Moving sucks. Pretty much anything unfamiliar sucks, actually, when you’re 3 years old (or 9 months). We’re moving to a bigger home than we’ve ever had all to ourselves, and after a looooong 6 months apart, we’re finally going to be reunited with AJ. It’s going to be good. Still, we’ll need to get settled in the new house, make new friends, and adjust to a new schedule as AJ starts working shifts at all hours of the day/ night. We’re leaving behind what we know so that we can start another great adventure… I just hope I’ve done everything I can to make it ok for my boys.

BRAAAAAAINS… I mean, SLEEEEEEP…

October 30, 2008

Pardon my complaining, but I am SO FREAKING TIRED.

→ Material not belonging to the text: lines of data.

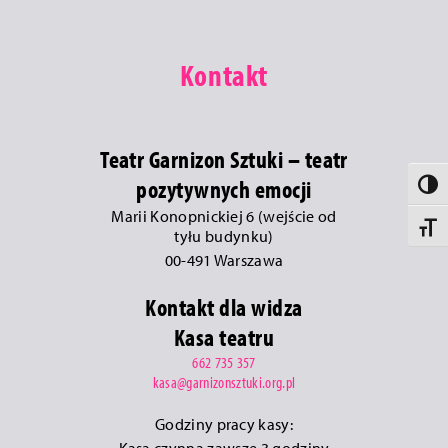
Kontakt
Teatr Garnizon Sztuki – teatr
pozytywnych emocji
Toggle 
Marii Konopnickiej 6 (wejście od
Toggle 
tyłu budynku)
00-491 Warszawa
Kontakt dla widza
Kasa teatru
662 735 357
kasa@garnizonsztuki.org.pl
Godziny pracy kasy:
Kasa czynna zawsze 3 godziny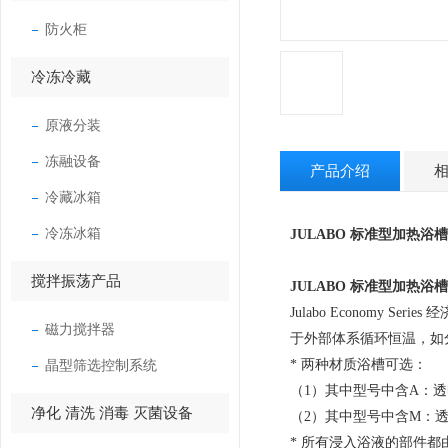
防火柜
冷冻冷藏
原液分装
冻融设备
产品介绍
冷藏冰箱
冷冻冰箱
JULABO 标准型加热浴
搅拌振荡产品
JULABO 标准型加热
Julabo Econom
磁力搅拌器
于外部体系循环恒温，如
晶型筛选控制系统
* 两种材质浴槽可选：
（1）其中型号中含A：透明Pl
净化 清洗 消毒 灭菌设备
（2）其中型号中含M：透明M
* 所有浸入浴液的部件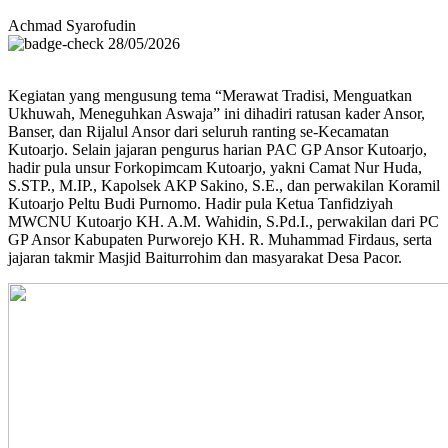
Achmad Syarofudin
28/05/2026
Kegiatan yang mengusung tema “Merawat Tradisi, Menguatkan
Ukhuwah, Meneguhkan Aswaja” ini dihadiri ratusan kader Ansor,
Banser, dan Rijalul Ansor dari seluruh ranting se-Kecamatan
Kutoarjo. Selain jajaran pengurus harian PAC GP Ansor Kutoarjo,
hadir pula unsur Forkopimcam Kutoarjo, yakni Camat Nur Huda,
S.STP., M.IP., Kapolsek AKP Sakino, S.E., dan perwakilan Koramil
Kutoarjo Peltu Budi Purnomo. Hadir pula Ketua Tanfidziyah
MWCNU Kutoarjo KH. A.M. Wahidin, S.Pd.I., perwakilan dari PC
GP Ansor Kabupaten Purworejo KH. R. Muhammad Firdaus, serta
jajaran takmir Masjid Baiturrohim dan masyarakat Desa Pacor.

I’m so tired that this morning I almost put the milk in my bowl before the cereal. Yesterday I made tea in the pot, let it steep, went back and put 2 tea bags in my cup and sumped water in. I’m forgetting simple words, like… um… well, you know, the thing. With the other thing.

It’s 1:29 pm and I’m not dressed yet. I could blame this on the fact that it’s laundry day, but let’s face it: I wouldn’t be dressed even if my clothes didn’t have barf on them. I’m just too tired to care what the mailman thinks when I answer the door in my maroon pajama pants and an old t-shirt.

Why? Because I have childrens, that’s why. Specifically, I have childrens that don’t want me to sleep- ever. The night before last, Isaac kept me up until 1:30. He wasn’t sick or upset; in fact, he was perfectly happy. I actually wouldn’t have minded if I thought I’d get to sleep in the next morning (ha!), but just knowing that happy-happy-fun-time was cutting into my much-needed sleep time was depressing, to say the least. I’m naturally an evening person, but I seem to be stuck on a morning person’s schedule for now. Case in point: I finally got to bed just after 1:30, and then Simon woke up for the day at 5:00. They’re sick, sadistic little people, my boys are.

I’d like a decent nap, but that doesn’t seem likely to happen in the near future, either. The boys have been on opposite nap schedules again- wait… when weren’t they? I got an hour in yesterday morning when Mark and Norah got up; Ike was asleep, and Simon stayed with them while I rested. That was sweeeet. That’s all I’m expecting, though. Nobody else is offering to watch the boys so I can catch up, so until our little family is back together in a few weeks and I can hand them off to their Daddy, I seem to be stuck.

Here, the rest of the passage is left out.